Giderek
artan, içi boş özgüvenli insanlarla
ilgili bir saptama değil bu. Öğretmek işi, başkalarına bir hakikati anlatmak
işi, çok beyhude.
Doktorluk
ve tıp eğitim-öğretimi de bunlara uzak değil. Kendi adıma bana bir şey
öğretilmeye çalışıldığını hissettiğim çok az hatıram var. Bunlardan birinde
ikindi vakti gelen bir ekstansör tendon santral silip yaralanması için kıdemlim
Murat ağabeyin Green adlı el cerrahisi kitabını müdahale odasına kadar getirip,
ne yapılacağını bana gösterdiği günü sımsıcak hatırlıyorum. Aslında adı geçen
Murat ağabey ile sonraki zamanlarda tatlı bir ilişkimiz olmadı ama bunda benim
yapıp ettiklerimden ziyade onların önyargıları belirleyici oldu. Onun beni ne
kadar sevdiğini hiç merak etmiyorum ve ben kalbimde ona karşı ciddi bir sevgi
taşıdığımı ve sebebinin en çok da bu olay olduğunu biliyorum.
Çok
şey öğrendim. Bunları birine öğretmek heyecanı duymadım. Fakat kimseden de
esirgemedim. Gerektiğinde verdim. Aslında çoğu insan bilgiye değer vermiyordu.

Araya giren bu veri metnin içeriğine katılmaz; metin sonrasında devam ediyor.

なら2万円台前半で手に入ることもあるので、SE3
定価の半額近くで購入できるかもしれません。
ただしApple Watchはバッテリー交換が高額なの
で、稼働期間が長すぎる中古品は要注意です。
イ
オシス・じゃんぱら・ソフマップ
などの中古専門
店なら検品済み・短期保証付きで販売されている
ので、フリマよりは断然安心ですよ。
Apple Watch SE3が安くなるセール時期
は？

Bilgiye değer vermeyenler sadece para ve otoriteye değer veren bir kişiliğe
sahiptiler. Otorite dedikleri de kartondan kulelerdi. Bunu bile göremeyen
insanlar bilgiye nasıl kıymet vereceklerdi. Bir gün her şeyin iyi sonlanacağına
inancımı yitirmeden yoluma devam etmeye çalıştım. Yolun varacağı iyi bir
yer neresiydi? Bunun cevabını Konstantin Kavafis’in İtaki adlı şiirinin
İsmet Özel tarafından yapılan çevirisinde okumuştum.